Tracking ourselves is an easy task today, thanks to the smartphones that are so common today. While the data which results is of a very simple nature (latitude, longitude, timestamp), there is a lot to discern about where we spend our time, how we get to places, and even perhaps, places we go that we’d rather keep secret.
As a part of our first assignment, we were asked to track ourselves using any of the applications available on our smart phones. Few of the apps are: MyTracks, MapRunner and so on. These applications give the data in .kml or .gpx formats. Each of these formats have their own syntax to store the location (latitude and longitude) and the time.
This kml file is imported to the rhino file containing the map for Barcelona. The tracks of about 10 students have been used to find where the students of IaaC are pausing or spending more time. This map would tel us if 2 or more Iaac students are meeting at a restaurant or at a stationary shop and help us locate these.
The .kml files are fed into the grasshopper using the SetFilePath. The List Item sends the input one at a time, to each of the clusters.
A google earth image of Barcelona is imported on to Rhino with one reference point of known latitude and longitude. This reference point is needed to locate the other points on the map with respect to this one.
The imported kml files are then passed through the clusters where the xml parser is used and the data is filtered to obtain the time, latitude, longitudes and altitudes.
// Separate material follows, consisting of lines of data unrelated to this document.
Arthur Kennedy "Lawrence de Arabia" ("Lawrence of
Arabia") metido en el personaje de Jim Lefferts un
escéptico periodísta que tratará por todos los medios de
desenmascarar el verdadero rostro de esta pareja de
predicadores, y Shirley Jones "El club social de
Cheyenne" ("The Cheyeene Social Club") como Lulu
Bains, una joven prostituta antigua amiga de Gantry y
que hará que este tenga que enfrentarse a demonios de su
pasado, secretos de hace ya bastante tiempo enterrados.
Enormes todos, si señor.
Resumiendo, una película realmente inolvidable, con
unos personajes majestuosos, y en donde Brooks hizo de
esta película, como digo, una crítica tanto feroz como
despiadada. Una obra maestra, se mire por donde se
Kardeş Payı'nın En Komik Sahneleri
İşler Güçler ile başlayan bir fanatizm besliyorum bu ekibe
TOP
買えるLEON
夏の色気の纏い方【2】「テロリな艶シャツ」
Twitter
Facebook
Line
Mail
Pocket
The output of these clusters are passed through several other clusters to visualise the data.
The reference point of the Barcelona map is then geo-located and the the Proximity 2D is used.
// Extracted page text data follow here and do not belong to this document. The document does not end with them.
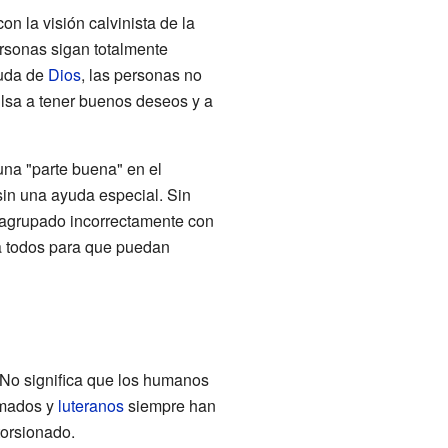
n la visión calvinista de la
ersonas sigan totalmente
yuda de
Dios
, las personas no
lsa a tener buenos deseos y a
una "parte buena" en el
in una ayuda especial. Sin
 agrupado incorrectamente con
a todos para que puedan
 No significa que los humanos
rmados y
luteranos
siempre han
torsionado.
The data is then passed through 2 clusters after which, the tracking of each person is represented by 2 colours depending on the time spent in each location.
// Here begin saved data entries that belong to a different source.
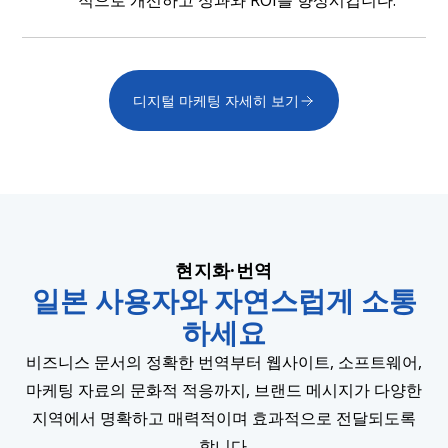
적으로 개선하고 성과와 ROI를 향상시킵니다.
디지털 마케팅 자세히 보기
현지화·번역
일본 사용자와 자연스럽게 소통
하세요
비즈니스 문서의 정확한 번역부터 웹사이트, 소프트웨어,
마케팅 자료의 문화적 적응까지, 브랜드 메시지가 다양한
지역에서 명확하고 매력적이며 효과적으로 전달되도록
합니다.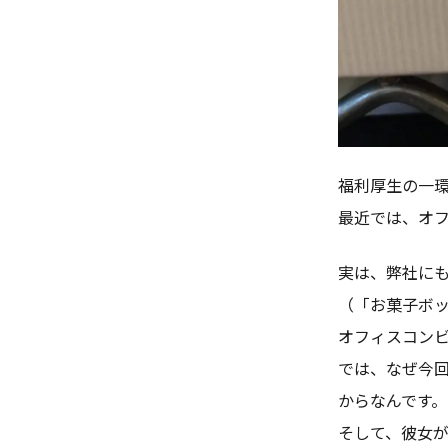
福利厚生の一
最近では、オ
実は、弊社に
（「お菓子ボ
オフィスコン
では、なぜ今
からなんです。
そして、彼女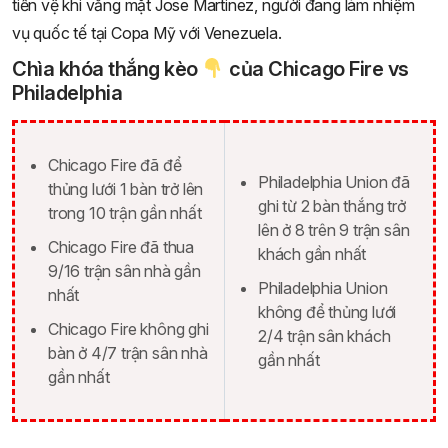
tiền vệ khi vắng mặt Jose Martinez, người đang làm nhiệm
vụ quốc tế tại Copa Mỹ với Venezuela.
Chìa khóa thắng kèo
của Chicago Fire vs
Philadelphia
Chicago Fire đã để
Philadelphia Union đã
thủng lưới 1 bàn trở lên
ghi từ 2 bàn thắng trở
trong 10 trận gần nhất
lên ở 8 trên 9 trận sân
Chicago Fire đã thua
khách gần nhất
9/16 trận sân nhà gần
Philadelphia Union
nhất
không để thủng lưới
Chicago Fire không ghi
2/4 trận sân khách
bàn ở 4/7 trận sân nhà
gần nhất
gần nhất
The above cluster finds out the time taken from one point to the other in seconds, The output is then taken through Range.
By passing the inputs ( origin, vertices and radius), circles are drawn based on the time spent in the locations. The time spent is then filtered based on the duration and hence, we obtain 2 outputs which gives us 2 colours.
Once the data was visualised, line drawing of the Barcelona map is super imposed and the original image is hidden. This enhances the legibility of the visualisation and also, increases the precision.